3.4.2 Create an offline smart tagging task

Click Custom Dataset, click a dataset name, and then click the Dataset jobs tab.
On the jobs page, click Create job > Smart tag, and configure the task parameters.
- Dataset Version: Select the version to label, such as v1.
- Labeling Model Connection: Select the Model Studio model connection that you created.
- Smart Labeling Model: Supported models include Qwen-VL-Max and Qwen-VL-Plus.
- Max Concurrency: This value depends on the specifications of the EAS model service. For a single GPU, the recommended maximum concurrency is 5.
- Intelligent Tag Definition: Select the Smart Tag Definition that you just created.
- Labeling Mode: Supports Increment and Full modes.
After the Smart Tagging task is created, it appears in the task list. You can click the links in the Actions column to view logs or stop the task.

Note
When you start a Smart Tagging task for the first time, the system builds the metadata. This process may take a long time.

3.5 Create a semantic indexing task

Click a dataset name to open its details page, then in the Index Configuration section, click the edit icon.
Configure the index.
- Index Model Connection: Select the index model connection that you created in section 3.3.2.
- Index Database Connection: Select the index database connection that you created in section 3.3.3.
- Index Table: Enter the name of the index table created in the Create a vector index table (Optional) step, for example, dataset_embed_test.
Click Save and then Refresh Now. This creates a Semantic Indexing task that updates the semantic index for all files in the selected dataset version. You can click Semantic Indexing Task in the upper-right corner of the dataset details page to view the task details.

Note
When you start a Semantic Indexing task for the first time, the system builds the metadata. This process may take a long time.

If you click Cancel instead of Refresh Now, you can create the task manually by following these steps:

On the dataset details page, click the Dataset jobs tab to go to the jobs page.

Click Create job > Semantic Indexing, configure the dataset version, and set the maximum concurrency based on the EAS model service specifications. The recommended maximum concurrency is 5 for a single GPU. Click Confirm to create the Semantic Indexing task.

3.6 Preview data

After the Smart Tagging and Semantic Indexing tasks are complete, go to the dataset details page and click View Data to preview the images in that dataset version.
On the View Data page, you can preview the images in the dataset version. You can switch between "Gallery View" and "List View".
Click a specific image to view a larger version and see the tags it contains.

The details page displays the image's Metadata (filename, file type, storage path, file size, and last modified time) and Smart tags (including Algorithm tags and User tags).
Click the checkbox in the upper-left corner of a thumbnail to select it. You can also hold down the Shift key and click a checkbox to select multiple rows of data at once.

After making a selection, the number of selected items appears at the bottom of the page, where you can perform manual labeling or cancel the selection.

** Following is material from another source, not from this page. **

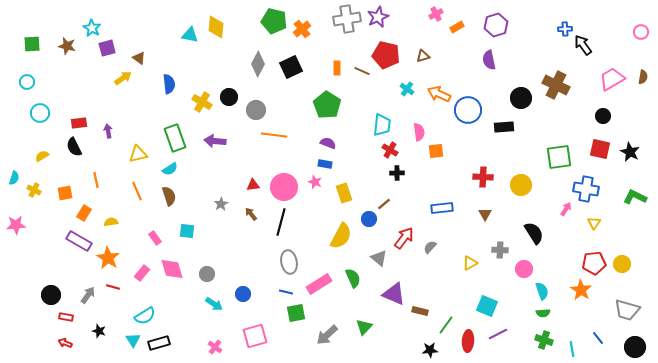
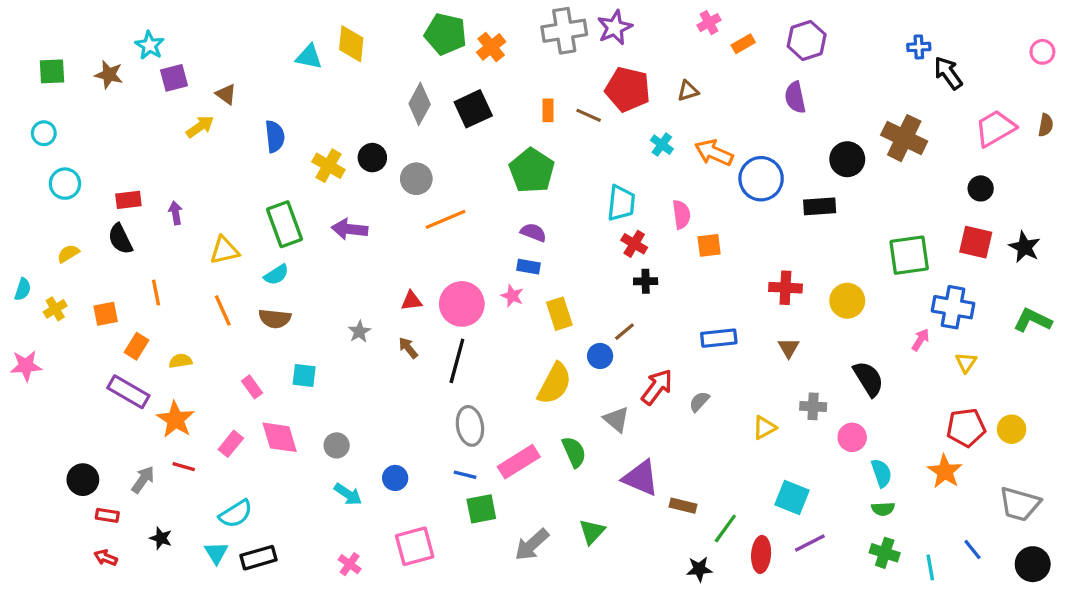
orange line: (274, 135) -> (446, 219), turned -30
yellow cross: (34, 190) -> (55, 309), turned 32
brown semicircle: (169, 196) -> (275, 319), turned 114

3.7 Basic data search (combined search)

In the left-side toolbar of the View Data page, you can perform an Index Retrieval and a Search by Tag. Press Enter or click Search to start.
Index Retrieval by text keyword: Based on the Semantic Indexing results, this feature searches by matching keyword vectors with image index vectors. In Advanced Settings, you can set parameters such as top-k and the score threshold.
Index Retrieval by image: Based on the Semantic Indexing results, upload an image from your local computer or select one from OSS to search for matching images in the dataset by comparing vectors. In Advanced Settings, you can set parameters such as top-k and the score threshold.
Search by Tag: Based on the Smart Tagging results, this feature finds images by matching keywords with image tags. You can combine the following search logic: Include Any of Following (NOT), Include All Following (AND), and Exclude Any of Following (NOT).
Metadata: You can search for files by filename, storage path, and last modified time.

All of the preceding search conditions are combined with an AND operator.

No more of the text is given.